[Dataset entries]
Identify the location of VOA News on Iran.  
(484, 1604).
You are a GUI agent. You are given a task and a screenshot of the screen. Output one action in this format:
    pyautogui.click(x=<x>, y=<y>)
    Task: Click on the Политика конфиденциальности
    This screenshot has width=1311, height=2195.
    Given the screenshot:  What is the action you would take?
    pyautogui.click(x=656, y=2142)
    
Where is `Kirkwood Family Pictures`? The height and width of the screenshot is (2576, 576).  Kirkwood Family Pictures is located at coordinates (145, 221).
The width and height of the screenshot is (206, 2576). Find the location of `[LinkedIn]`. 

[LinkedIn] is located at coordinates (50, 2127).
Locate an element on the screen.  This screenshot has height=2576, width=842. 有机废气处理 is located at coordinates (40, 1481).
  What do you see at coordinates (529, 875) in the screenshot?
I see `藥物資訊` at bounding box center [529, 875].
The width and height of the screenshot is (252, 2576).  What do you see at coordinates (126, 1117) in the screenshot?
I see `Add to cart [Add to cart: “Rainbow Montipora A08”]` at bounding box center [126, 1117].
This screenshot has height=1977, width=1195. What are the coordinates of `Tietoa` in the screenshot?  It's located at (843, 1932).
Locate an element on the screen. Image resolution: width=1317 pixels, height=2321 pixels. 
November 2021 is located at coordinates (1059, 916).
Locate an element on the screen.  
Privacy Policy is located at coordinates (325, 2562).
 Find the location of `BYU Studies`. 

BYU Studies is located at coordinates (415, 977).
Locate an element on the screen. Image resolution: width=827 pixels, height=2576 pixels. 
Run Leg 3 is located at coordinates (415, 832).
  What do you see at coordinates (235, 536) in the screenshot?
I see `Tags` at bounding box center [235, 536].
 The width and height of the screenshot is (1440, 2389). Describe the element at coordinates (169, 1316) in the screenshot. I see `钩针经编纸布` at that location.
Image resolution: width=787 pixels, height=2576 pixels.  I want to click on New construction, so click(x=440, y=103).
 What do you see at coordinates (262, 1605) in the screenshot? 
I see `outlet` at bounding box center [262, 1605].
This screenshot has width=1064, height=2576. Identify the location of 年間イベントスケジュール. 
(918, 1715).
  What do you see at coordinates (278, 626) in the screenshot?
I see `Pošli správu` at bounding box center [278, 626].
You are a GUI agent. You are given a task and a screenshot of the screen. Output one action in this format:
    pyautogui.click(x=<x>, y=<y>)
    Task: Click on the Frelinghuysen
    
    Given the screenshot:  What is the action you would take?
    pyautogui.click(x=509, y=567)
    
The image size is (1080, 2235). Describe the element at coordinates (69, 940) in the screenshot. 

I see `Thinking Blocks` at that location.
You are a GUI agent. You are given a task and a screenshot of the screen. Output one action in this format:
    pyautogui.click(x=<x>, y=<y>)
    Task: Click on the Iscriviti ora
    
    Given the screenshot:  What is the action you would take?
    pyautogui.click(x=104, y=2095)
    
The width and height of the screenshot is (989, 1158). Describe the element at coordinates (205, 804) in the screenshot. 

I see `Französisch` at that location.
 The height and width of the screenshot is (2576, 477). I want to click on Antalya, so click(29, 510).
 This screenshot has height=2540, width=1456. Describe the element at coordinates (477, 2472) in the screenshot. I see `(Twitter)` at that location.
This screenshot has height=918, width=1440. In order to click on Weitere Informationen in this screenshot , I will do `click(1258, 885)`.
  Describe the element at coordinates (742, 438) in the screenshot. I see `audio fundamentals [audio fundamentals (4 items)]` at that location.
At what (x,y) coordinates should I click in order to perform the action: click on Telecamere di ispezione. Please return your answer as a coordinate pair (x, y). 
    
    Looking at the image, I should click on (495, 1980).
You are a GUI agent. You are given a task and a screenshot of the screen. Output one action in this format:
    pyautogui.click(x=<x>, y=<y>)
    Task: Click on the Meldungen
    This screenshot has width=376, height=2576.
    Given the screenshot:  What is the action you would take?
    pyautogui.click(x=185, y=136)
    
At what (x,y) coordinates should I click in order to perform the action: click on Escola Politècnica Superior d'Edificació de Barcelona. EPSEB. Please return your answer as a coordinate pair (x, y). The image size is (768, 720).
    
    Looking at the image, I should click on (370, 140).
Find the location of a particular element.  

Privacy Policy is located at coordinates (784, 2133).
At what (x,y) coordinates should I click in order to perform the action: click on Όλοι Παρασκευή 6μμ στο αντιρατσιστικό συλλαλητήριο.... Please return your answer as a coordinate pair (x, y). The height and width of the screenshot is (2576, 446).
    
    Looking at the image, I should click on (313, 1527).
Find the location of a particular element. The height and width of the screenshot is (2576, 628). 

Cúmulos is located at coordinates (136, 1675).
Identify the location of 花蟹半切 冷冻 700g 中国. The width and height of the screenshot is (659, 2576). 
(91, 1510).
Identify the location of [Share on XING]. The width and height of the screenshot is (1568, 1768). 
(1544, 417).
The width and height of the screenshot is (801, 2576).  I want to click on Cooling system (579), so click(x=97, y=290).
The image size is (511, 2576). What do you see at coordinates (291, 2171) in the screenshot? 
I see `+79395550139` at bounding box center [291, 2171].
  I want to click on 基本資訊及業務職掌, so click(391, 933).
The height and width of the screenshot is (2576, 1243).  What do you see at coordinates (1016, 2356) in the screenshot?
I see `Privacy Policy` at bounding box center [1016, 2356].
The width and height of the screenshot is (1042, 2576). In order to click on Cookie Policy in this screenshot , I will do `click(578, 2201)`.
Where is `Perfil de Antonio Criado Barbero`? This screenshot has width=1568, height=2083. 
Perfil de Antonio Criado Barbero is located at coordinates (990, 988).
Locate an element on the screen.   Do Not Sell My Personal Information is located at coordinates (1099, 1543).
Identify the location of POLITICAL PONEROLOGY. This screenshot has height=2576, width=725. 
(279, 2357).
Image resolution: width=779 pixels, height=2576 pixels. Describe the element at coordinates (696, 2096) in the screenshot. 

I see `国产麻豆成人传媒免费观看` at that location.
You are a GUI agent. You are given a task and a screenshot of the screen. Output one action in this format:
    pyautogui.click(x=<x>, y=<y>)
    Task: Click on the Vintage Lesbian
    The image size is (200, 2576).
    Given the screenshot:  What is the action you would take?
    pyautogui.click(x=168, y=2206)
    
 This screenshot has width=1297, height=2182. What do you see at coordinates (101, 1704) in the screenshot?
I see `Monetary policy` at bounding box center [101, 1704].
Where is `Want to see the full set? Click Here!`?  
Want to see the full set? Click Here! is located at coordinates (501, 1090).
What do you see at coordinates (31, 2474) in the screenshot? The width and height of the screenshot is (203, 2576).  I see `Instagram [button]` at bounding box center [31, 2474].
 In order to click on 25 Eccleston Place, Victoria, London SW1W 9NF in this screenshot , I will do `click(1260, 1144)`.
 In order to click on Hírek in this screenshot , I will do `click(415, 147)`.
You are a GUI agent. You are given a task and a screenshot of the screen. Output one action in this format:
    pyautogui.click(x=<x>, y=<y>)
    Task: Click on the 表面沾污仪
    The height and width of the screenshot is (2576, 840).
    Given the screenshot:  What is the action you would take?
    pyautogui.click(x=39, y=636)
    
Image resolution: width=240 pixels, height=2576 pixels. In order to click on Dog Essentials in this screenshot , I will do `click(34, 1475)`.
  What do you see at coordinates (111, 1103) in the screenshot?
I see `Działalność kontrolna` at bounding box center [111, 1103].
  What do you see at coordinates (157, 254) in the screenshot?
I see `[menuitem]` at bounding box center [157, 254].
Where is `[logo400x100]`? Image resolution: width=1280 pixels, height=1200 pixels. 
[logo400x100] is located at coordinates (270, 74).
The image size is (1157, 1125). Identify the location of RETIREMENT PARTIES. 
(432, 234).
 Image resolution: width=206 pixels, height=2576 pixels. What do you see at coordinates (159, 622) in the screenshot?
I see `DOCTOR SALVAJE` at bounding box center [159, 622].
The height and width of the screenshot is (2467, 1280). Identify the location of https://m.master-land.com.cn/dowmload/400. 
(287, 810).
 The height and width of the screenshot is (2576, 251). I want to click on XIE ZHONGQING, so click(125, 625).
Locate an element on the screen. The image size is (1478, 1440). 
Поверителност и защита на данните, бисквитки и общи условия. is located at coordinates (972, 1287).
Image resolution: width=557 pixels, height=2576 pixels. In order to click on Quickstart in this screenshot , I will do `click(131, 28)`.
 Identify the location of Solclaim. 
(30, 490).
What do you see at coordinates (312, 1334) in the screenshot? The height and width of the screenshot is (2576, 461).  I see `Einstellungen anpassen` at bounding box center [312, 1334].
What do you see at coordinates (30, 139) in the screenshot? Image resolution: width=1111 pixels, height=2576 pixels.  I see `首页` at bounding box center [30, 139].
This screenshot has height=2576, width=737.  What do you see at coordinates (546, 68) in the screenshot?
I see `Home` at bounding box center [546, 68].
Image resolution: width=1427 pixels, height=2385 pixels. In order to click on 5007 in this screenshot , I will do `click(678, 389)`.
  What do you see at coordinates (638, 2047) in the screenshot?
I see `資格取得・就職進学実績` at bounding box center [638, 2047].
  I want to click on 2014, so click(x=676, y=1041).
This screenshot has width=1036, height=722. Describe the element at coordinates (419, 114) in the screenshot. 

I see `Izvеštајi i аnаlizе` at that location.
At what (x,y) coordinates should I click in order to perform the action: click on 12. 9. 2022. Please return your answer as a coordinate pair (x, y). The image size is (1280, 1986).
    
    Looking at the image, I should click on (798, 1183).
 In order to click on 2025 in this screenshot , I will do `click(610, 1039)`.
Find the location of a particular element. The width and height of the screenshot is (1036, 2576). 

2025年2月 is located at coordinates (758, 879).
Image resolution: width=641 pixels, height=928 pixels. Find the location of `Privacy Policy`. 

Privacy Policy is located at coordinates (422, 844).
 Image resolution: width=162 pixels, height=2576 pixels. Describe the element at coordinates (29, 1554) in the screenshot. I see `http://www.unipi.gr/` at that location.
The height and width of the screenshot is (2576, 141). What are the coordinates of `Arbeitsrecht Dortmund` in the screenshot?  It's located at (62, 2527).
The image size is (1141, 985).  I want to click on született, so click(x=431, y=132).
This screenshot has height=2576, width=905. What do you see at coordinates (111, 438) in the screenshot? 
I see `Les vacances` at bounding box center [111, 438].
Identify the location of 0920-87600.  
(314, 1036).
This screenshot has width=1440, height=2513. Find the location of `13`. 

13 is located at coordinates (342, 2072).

* **TASK STATEMENT**: Copy the lines above exactly, beginning at the line that has "The width and height of the screenshot is (252, 2576)." and stopping after the line that has "Image resolution: width=787", and omit the rest.

* **SOLUTION TO THIS TASK**:
The width and height of the screenshot is (252, 2576).  What do you see at coordinates (126, 1117) in the screenshot?
I see `Add to cart [Add to cart: “Rainbow Montipora A08”]` at bounding box center [126, 1117].
This screenshot has height=1977, width=1195. What are the coordinates of `Tietoa` in the screenshot?  It's located at (843, 1932).
Locate an element on the screen. Image resolution: width=1317 pixels, height=2321 pixels. 
November 2021 is located at coordinates (1059, 916).
Locate an element on the screen.  
Privacy Policy is located at coordinates (325, 2562).
 Find the location of `BYU Studies`. 

BYU Studies is located at coordinates (415, 977).
Locate an element on the screen. Image resolution: width=827 pixels, height=2576 pixels. 
Run Leg 3 is located at coordinates (415, 832).
  What do you see at coordinates (235, 536) in the screenshot?
I see `Tags` at bounding box center [235, 536].
 The width and height of the screenshot is (1440, 2389). Describe the element at coordinates (169, 1316) in the screenshot. I see `钩针经编纸布` at that location.
Image resolution: width=787 pixels, height=2576 pixels.  I want to click on New construction, so click(x=440, y=103).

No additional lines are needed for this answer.